Mentors can serve a pivotal role in helping nursing students to establish a career path and grow in any position. Even without a formal program or agreement, many seasoned nurses become mentors to newer nurses because advancing nursing practice simply depends on it. You should always be seeking opportunities to align with a preceptor or mentor in your chosen field. 

If they don’t have a mentor, how can they go about getting one? Should they simply ask someone they admire? Please explain. 

Finding a nurse to mentor you depends on a few factors. Perhaps the easiest way would be to search online through social media like LinkedIn or Facebook has a large nursing group called “Show Me Your Stethoscope.”

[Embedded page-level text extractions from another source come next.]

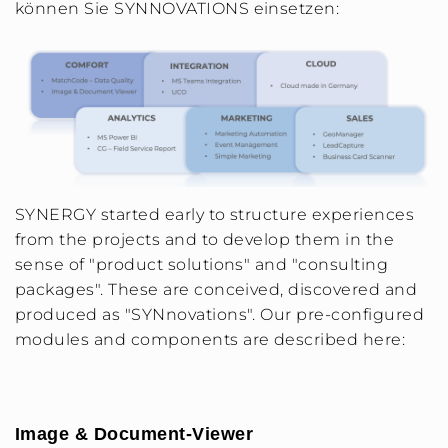
können Sie SYNNOVATIONS einsetzen:
SYNERGY started early to structure experiences
from the projects and to develop them in the
sense of "product solutions" and "consulting
packages". These are conceived, discovered and
produced as "SYNnovations". Our pre-configured
modules and components are described here:
Image & Document-Viewer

You should also consider joining a local nursing organization or chapter such as the American Association of Critical Care nurses. There are plenty of ways to seek out official nurse mentors through these channels, but be prepared to provide compensation.

Another way is to align yourself with a nurse during your clinical rotation or internship. Ask around the unit about who is available or would be willing to teach you about the job. Most nurses enjoy teaching students and watching them grow. Quite often a student develops a natural rapport with a nurse and a mentorship is formed. Just be sure to provide them with a return on their time investment. If you are eager to help me with my patient care or answering call lights, I will be eager to teach you whatever you want to know.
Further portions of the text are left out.